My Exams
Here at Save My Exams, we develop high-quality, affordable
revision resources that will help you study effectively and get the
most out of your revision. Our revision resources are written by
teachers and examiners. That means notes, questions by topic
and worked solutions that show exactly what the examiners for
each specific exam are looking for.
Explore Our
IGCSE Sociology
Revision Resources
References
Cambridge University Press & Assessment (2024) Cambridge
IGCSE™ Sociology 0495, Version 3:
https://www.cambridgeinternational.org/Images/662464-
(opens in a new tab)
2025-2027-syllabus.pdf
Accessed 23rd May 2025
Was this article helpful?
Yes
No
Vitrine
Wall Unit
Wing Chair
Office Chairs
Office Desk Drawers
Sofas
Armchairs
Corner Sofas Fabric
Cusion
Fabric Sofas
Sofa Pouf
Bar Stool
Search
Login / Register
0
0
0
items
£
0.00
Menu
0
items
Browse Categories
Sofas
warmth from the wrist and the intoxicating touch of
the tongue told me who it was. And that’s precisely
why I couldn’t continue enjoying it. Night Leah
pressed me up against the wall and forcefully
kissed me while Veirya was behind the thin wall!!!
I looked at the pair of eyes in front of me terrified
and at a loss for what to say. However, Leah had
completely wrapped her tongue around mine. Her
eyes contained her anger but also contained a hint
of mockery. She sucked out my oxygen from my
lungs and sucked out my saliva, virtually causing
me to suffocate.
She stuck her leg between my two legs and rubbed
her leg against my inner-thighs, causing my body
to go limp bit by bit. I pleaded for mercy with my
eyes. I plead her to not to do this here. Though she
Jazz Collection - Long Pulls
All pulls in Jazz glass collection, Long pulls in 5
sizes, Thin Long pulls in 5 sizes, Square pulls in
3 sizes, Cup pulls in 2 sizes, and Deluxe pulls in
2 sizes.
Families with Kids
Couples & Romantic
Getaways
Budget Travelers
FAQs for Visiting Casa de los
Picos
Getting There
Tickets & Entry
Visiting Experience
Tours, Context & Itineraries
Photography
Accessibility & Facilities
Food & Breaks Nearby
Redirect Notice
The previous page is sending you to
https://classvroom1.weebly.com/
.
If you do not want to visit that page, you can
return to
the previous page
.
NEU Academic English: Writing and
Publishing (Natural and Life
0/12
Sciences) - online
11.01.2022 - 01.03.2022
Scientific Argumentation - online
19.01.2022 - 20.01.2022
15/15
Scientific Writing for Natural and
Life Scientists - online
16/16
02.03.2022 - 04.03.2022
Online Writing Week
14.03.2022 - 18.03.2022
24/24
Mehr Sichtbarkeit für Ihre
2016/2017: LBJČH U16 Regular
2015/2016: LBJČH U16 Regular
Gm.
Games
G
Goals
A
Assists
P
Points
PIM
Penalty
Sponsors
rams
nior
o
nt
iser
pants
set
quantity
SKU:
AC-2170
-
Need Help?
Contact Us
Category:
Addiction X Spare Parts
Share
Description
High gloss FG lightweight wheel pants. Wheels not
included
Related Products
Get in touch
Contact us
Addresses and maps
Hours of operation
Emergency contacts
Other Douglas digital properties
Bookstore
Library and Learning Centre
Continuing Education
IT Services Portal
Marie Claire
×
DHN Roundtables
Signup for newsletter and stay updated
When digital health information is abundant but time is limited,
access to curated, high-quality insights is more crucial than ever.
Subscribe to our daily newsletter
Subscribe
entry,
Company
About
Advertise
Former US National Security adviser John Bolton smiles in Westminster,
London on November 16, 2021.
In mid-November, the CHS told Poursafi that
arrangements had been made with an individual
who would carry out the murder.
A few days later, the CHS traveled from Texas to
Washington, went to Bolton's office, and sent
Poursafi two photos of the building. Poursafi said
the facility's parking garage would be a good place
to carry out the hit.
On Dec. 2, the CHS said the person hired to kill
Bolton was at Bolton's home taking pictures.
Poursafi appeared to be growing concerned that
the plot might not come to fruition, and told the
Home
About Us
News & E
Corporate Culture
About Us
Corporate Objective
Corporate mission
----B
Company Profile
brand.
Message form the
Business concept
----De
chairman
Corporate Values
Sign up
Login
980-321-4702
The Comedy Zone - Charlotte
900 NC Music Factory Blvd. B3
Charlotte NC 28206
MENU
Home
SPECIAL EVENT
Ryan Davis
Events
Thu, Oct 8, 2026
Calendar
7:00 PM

● Brief
Each line from the one with "Poursafi two photos" through the last line of the records above must be retyped exactly, and no other line may be given.

● Reply to the exercise
Poursafi two photos of the building. Poursafi said
the facility's parking garage would be a good place
to carry out the hit.
On Dec. 2, the CHS said the person hired to kill
Bolton was at Bolton's home taking pictures.
Poursafi appeared to be growing concerned that
the plot might not come to fruition, and told the
Home
About Us
News & E
Corporate Culture
About Us
Corporate Objective
Corporate mission
----B
Company Profile
brand.
Message form the
Business concept
----De
chairman
Corporate Values
Sign up
Login
980-321-4702
The Comedy Zone - Charlotte
900 NC Music Factory Blvd. B3
Charlotte NC 28206
MENU
Home
SPECIAL EVENT
Ryan Davis
Events
Thu, Oct 8, 2026
Calendar
7:00 PM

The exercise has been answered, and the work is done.